第4話:氷の洞窟 -4-
その晩は、小屋の床でそれぞれ寝袋と毛布にくるまり、ゆっくりと休んだ。
翌日は、洞窟を目指すことになる。
「十五分くらいの距離らしいんだけどねえ」
ロハスは浮かない表情で言った。
小屋の窓から外をのぞいてみても、雪嵐がひどすぎて視界はほとんどゼロである。
四方八方から雪は吹き付けるだろうし、まっすぐ前に歩くだけでも難事業であるに違いない。
「まあ、ここまで来たんだから着けるだろう」
ティンラッドは今回ものん気な口調で言った。
オウルは全員に寒さ除けと雪除けの呪文をかけながら、これも気休め程度だな、と思った。

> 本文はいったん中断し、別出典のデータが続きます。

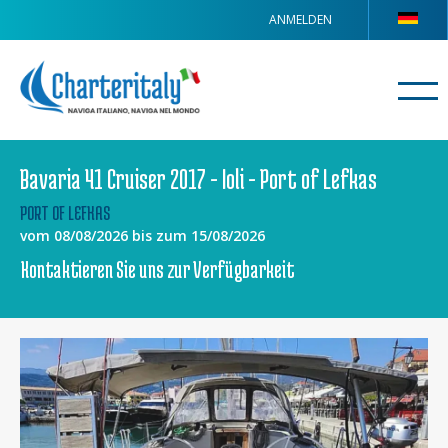
ANMELDEN
Bavaria 41 Cruiser 2017 - Ioli - Port of Lefkas
PORT OF LEFKAS
vom 08/08/2026 bis zum 15/08/2026
Kontaktieren Sie uns zur Verfügbarkeit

雪グマのコートでも、防ぎきれないほどの冷気が押し寄せてくる。
出かける前に、酒を腹に入れて少しでも中から体を温める。
はぐれないように、三人の体を縄でつないだ。
こうすると、魔物に会った時に困ったことになるのだが。
「なに、この雪じゃあ魔物も出て来られないさ」
ティンラッドは軽く言った。
(どうせ、根拠はないんだろうが)
少しは気が軽くなるな、とオウルは思った。
それに確かに、前日は雪がひどくなるほどに魔物の出現率は減っていった。
そう思うと、少しは根拠があると言えるのかもしれない。
ティンラッドを先頭に、オウルが真ん中、ロハスが最後になって、一列に進む。
オウルは地図と魔磁針を用意し、一足ごとにそれを確認するつもりでいた。
しかし、一歩目を踏み出そうとした時、いきなりすごい勢いで前のティンラッドに引っ張られ、前のめりに転んだ。
更に、それに引っ張られたロハスが倒れて、上にのしかかってくる。
「い、痛い! 重い! 冷たい、どけえ!」
雪の中に押し込まれながら、オウルはわめいた。
「だってさあ、魔術師さんが引っ張るから。不可抗力だよ」
「俺じゃねえ! 俺も引っ張られたんだよ」
「まったく。何をやってる」
ティンラッドの声がしたかと思うと、乱暴に背中をつかまれ、雪から引き抜かれた。
「オウル。一歩目からこれでは先が思いやられるじゃないか。ちゃんと歩きなさい」
説教され。
「アンタだ、アンタ! 船長が引っ張りすぎるから転んだんだよ! 後ろに二人くっついてるんだ、少しは考えて歩けよな」
オウルはキレた。
「私は普通に歩いただけだぞ。ついてこられない君たちが悪い」
しかし。ティンラッドはどこ吹く風である。
「ふざけんな。あんな大股に歩かれて、ついて行けるわけがないだろう」
「さっさと歩かないと凍えるじゃないか。走っていくぞ」
「ああ、もうアンタ、俺の話聞いてないのかよ?! 方角を確かめながら歩かないと迷うから、一歩一歩慎重に行くぞ、って昨日打ち合わせたじゃないか」
「知らんな。聞いてない」
「魔術師さん。この人、その話の時にはもう寝てたよ」
妙に冷静にロハスが突っ込んでくるのが余計に腹が立つ。
というわけで、雪嵐という難敵を前に、三人の足並みがそろうまでしばしの時間がかかった。